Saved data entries
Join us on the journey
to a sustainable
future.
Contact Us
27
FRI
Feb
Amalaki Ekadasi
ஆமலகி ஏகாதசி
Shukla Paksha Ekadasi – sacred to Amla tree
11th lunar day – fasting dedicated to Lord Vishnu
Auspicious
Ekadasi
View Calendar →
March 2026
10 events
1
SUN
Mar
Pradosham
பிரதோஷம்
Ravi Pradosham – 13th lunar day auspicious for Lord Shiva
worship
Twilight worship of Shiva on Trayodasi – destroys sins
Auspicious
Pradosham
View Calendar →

> [TASK STATEMENT] Lines from the one containing "ஆமலகி ஏகாதசி" through the last line of the records, restated word for word: that is the whole response.

> [EXERCISE RESULT]
ஆமலகி ஏகாதசி
Shukla Paksha Ekadasi – sacred to Amla tree
11th lunar day – fasting dedicated to Lord Vishnu
Auspicious
Ekadasi
View Calendar →
March 2026
10 events
1
SUN
Mar
Pradosham
பிரதோஷம்
Ravi Pradosham – 13th lunar day auspicious for Lord Shiva
worship
Twilight worship of Shiva on Trayodasi – destroys sins
Auspicious
Pradosham
View Calendar →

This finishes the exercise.